Mon père nous a abandonnés en plein hiver, laissant ma mère avec neuf enfants sans aucune ressource. Ma mère alla trouver le curé, qui bientôt intéressa plusieurs dames à notre sort. Elles furent tout de suite d’accord pour me mettre, jusqu’à ma majorité, dans un établissement de bienfaisance. Notre ahurissement fut intense. Ma mère, s’étant rendue à cet établissement pour les arrangements à prendre et ayant vu des petites filles qu’on y élevait, vint nous dire que ces enfants avaient l’air si matées et s’inclinaient si profondément devant la supérieure, et ceci... et cela... Bref, l’idée seule de savoir sa petite Keetje ainsi aplatie lui serrait la gorge. Quand elle dut signer un acte par lequel elle aurait renoncé à tout droit sur moi, elle refusa. Zut ! Elle aimait mieux que j’eusse faim avec elle ! En somme, nous en avions vu bien d’autres ! Ce nous fut un grand soulagement de nous être décidés à crever de faim ensemble…

Nous étions livrés à une charité étroitement méthodique, qui nous classait à jamais parmi les vagabonds et les « outcast ». Mon père ne donna pas signe de vie pendant les six mois que dura son escapade.
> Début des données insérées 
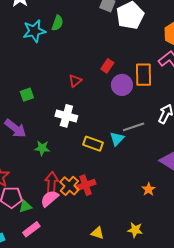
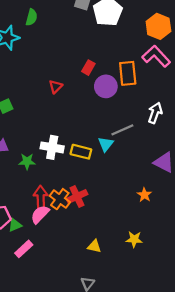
green semicircle: (57, 23) -> (32, 17), moved
white cross: (66, 116) -> (52, 147), moved

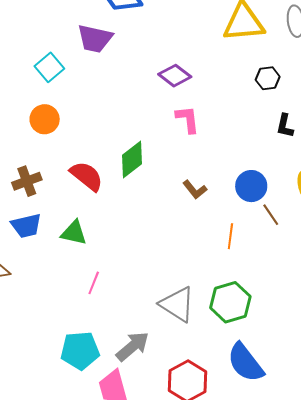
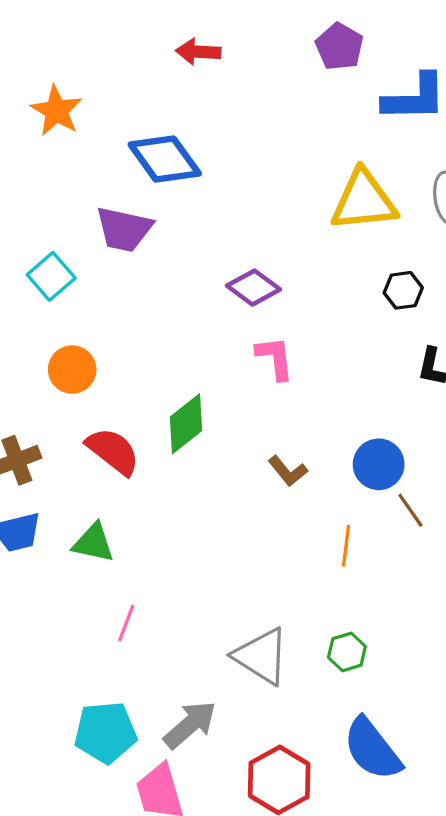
orange circle: (45, 119) -> (72, 370), moved
green hexagon: (230, 302) -> (347, 652), size x0.6

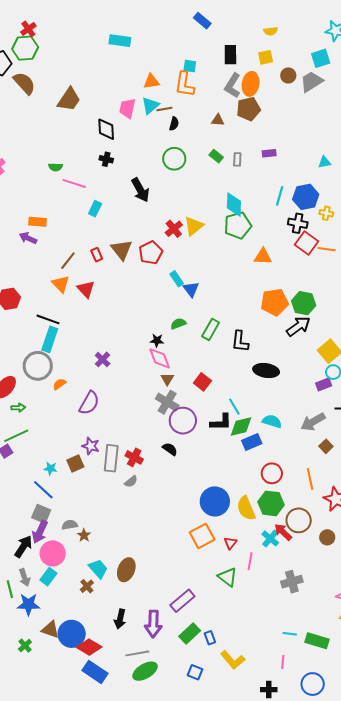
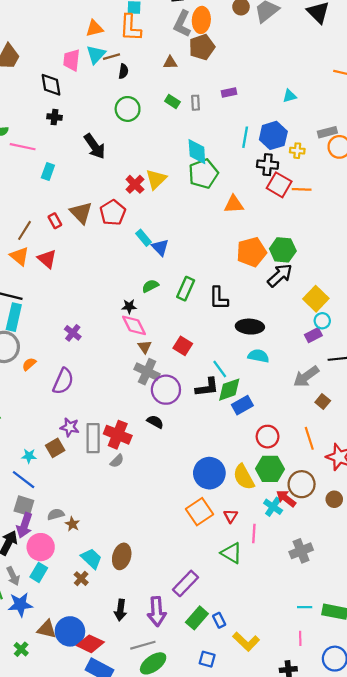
cyan semicircle: (272, 421) -> (258, 356), moved
red cross: (134, 457) -> (118, 435), size x1.4

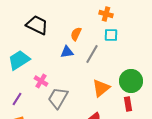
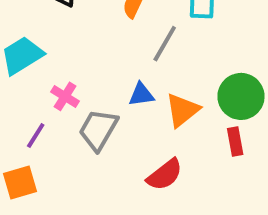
blue triangle: (67, 52) -> (141, 94), moved
purple line: (17, 99) -> (36, 136), moved

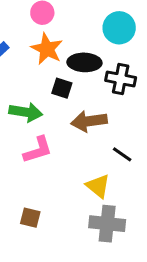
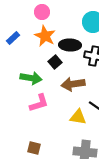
black square: (62, 88) -> (55, 62), turned 32
yellow triangle: (98, 186) -> (78, 117), moved, turned -30

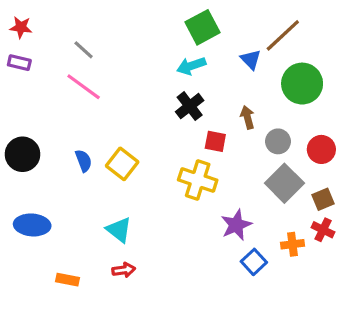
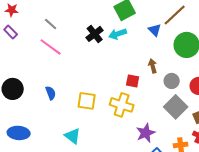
purple rectangle: (19, 63) -> (11, 32), turned 32
black cross: (190, 106) -> (95, 34), moved
yellow square: (122, 164) -> (87, 101), moved, turned -30

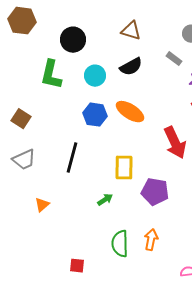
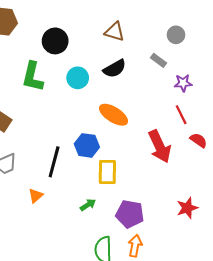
blue hexagon: (95, 115) -> (87, 145), moved
purple pentagon: (155, 192) -> (130, 214), moved
orange triangle: (42, 205) -> (36, 196), moved

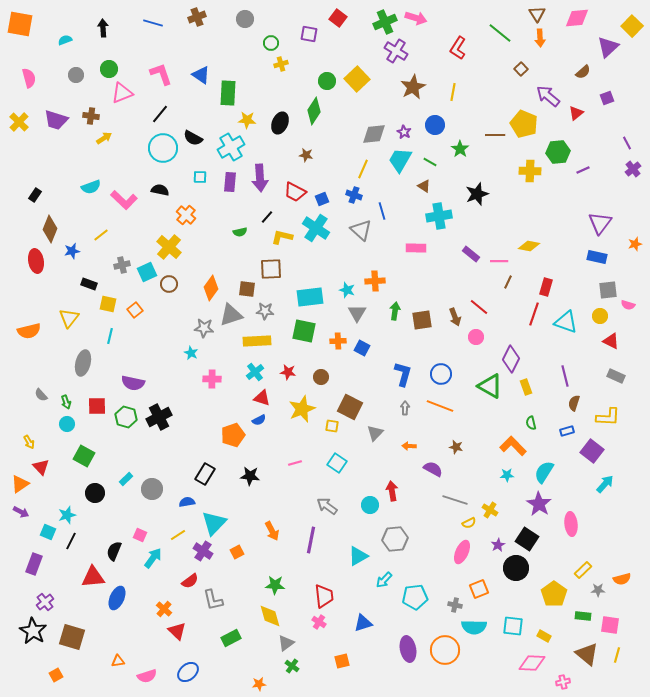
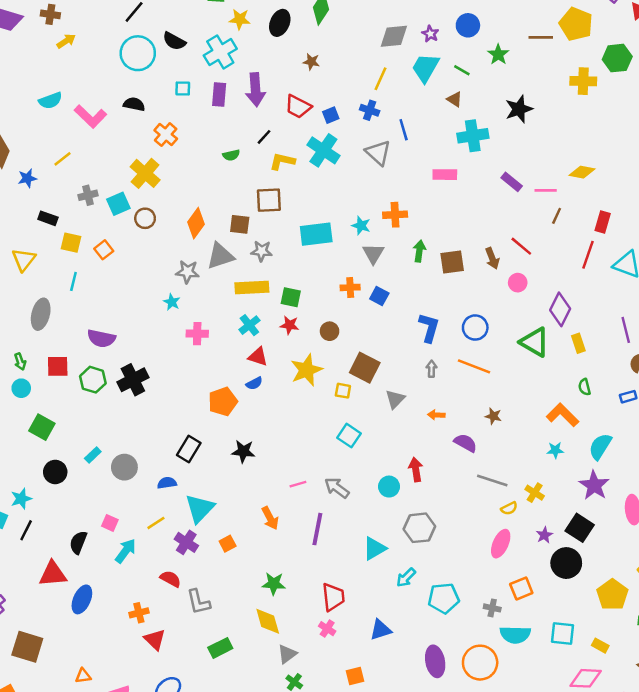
green square: (304, 331) -> (291, 297), moved, size x0.7
pink line: (295, 463) -> (298, 484), moved
red semicircle: (190, 581) -> (171, 579), turned -114
orange cross: (164, 609) -> (139, 613), turned 35

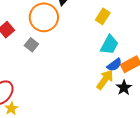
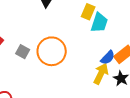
orange circle: (44, 17) -> (52, 51), moved
cyan trapezoid: (109, 45) -> (99, 23), moved

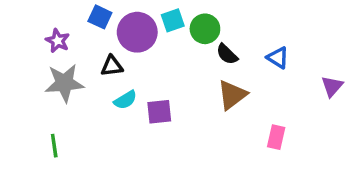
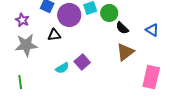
cyan semicircle: (125, 100) -> (62, 68), moved
purple square: (159, 112) -> (82, 62), turned -35
pink rectangle: (276, 137) -> (151, 77), size x1.6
Un dimanche matin, il ouvrit la porte et rentra, le sac au dos... L’attitude de ma mère disait : « Tu viens nous ôter le pain de la bouche ! » On sut en effet que mon père était revenu et on ne nous donna plus rien. Ma mère avait un mari jeune et vigoureux, n’est-ce pas ? ... très capable de travailler pour les neuf enfants qu’il avait envoyés dans le monde.

- Que vont-ils devenir ? Que vont-ils devenir ?

- En voilà des histoires ! Qu’est-ce que cela peut bien te faire ce qu’ils deviennent, pourvu que tu t’en tires ? Du moment où tu as des livres à lire, tu te moques bien du reste ! Si tu aimais tant les enfants, tu ne les cognerais pas comme tu fais !

Je bondis devant ma mère en rugissant.

- Mais je veux qu’ils apprennent, qu’ils apprennent ! Ne vois-tu pas qu’ils deviennent des vagabonds ? qu’ils finiront en prison ? Ne comprends-tu donc pas où nous allons maintenant qu’ils grandissent ?

La simplicité avec laquelle mes parents s’adaptaient à cette situation me les faisait prendre en une aversion qui croissait chaque jour. Ils en étaient arrivés à oublier que moi, la plus jolie de la nichée, je me prostituais tous les soirs aux passants. Sans doute, il n’y avait pas d’autre moyen pour nous de ne pas mourir de faim, mais je me refusais à admettre que ce moyen fût accepté sans la révolte et les imprécations qui, nuit et jour, me secouaient. J’étais trop jeune pour comprendre que chez eux la misère avait fait son œuvre, tandis que j’avais toute ma jeunesse et toute ma vigueur pour me cabrer devant le sort.

J’ai lu à cette époque tous les Zola qui avaient paru. Il ne m’émouvait pas. J’avais la sensation de je ne sais quelle peinture artificielle, d’une réalité inventée ou observée en surface. Il me semblait qu’il s’était trop fié à son intuition, surtout quand il s’agissait du peuple... L’intuition ne vous livrera jamais l’âme de cet être malodorant qui déambule là devant vous. Je me disais bien que j’étais ignorante, mais étais-je ignorante ? ... Ma foi, je suis certaine que je connais autrement bien cela que Zola... Mieux encore, je sentais que je n’aurais jamais compris ni pénétré les gens d’une autre classe que celle dont j’étais sortie. Même si dorénavant tout contact entre ceux de ma classe et moi devait cesser, je les avais dans la moelle et je ne m’assimilerai jamais l’âme des autres. Alors Zola !... D’où leur vient la prétention de nous connaître si facilement ? Nous ne pensons pas connaître ceux d’une autre classe : de là notre contrainte devant eux. Nous ne savons jamais ce qu’ils nous réservent, et d’avance nous avons peur, comme de l’inconnu.

Neel Doff, Jours de famine et de détresse, Ed. Labor, coll. Espace Nord n°137, 1998, 168 pages.

Neel Doff

Troisième d’une famille de neuf enfants, Neel Doff (1858-1942) connut la misère et l’exode pendant vingt ans, à travers les Pays-Bas et la Belgique. A cinquante ans passés, alors qu’elle est mariée à un bourgeois de Bruxelles aux idées avancées, elle publie en 1911 ce récit qui avec, avec Keetje et Keetje Trottin, forme une trilogie.